Reproduce the listing exactly, with no pictures in your copy.

Stored data:
============

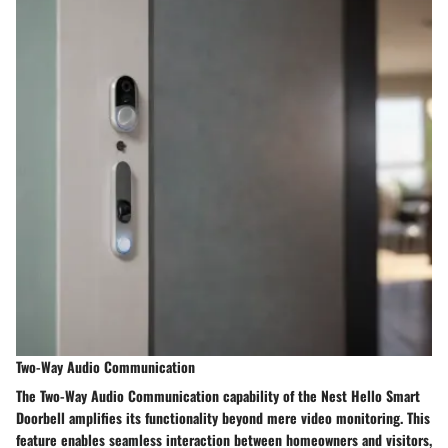
Two-Way Audio Communication
The Two-Way Audio Communication capability of the Nest Hello Smart
Doorbell amplifies its functionality beyond mere video monitoring. This
feature enables seamless interaction between homeowners and visitors,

============

Output of the exercise:
Two-Way Audio Communication
The Two-Way Audio Communication capability of the Nest Hello Smart
Doorbell amplifies its functionality beyond mere video monitoring. This
feature enables seamless interaction between homeowners and visitors,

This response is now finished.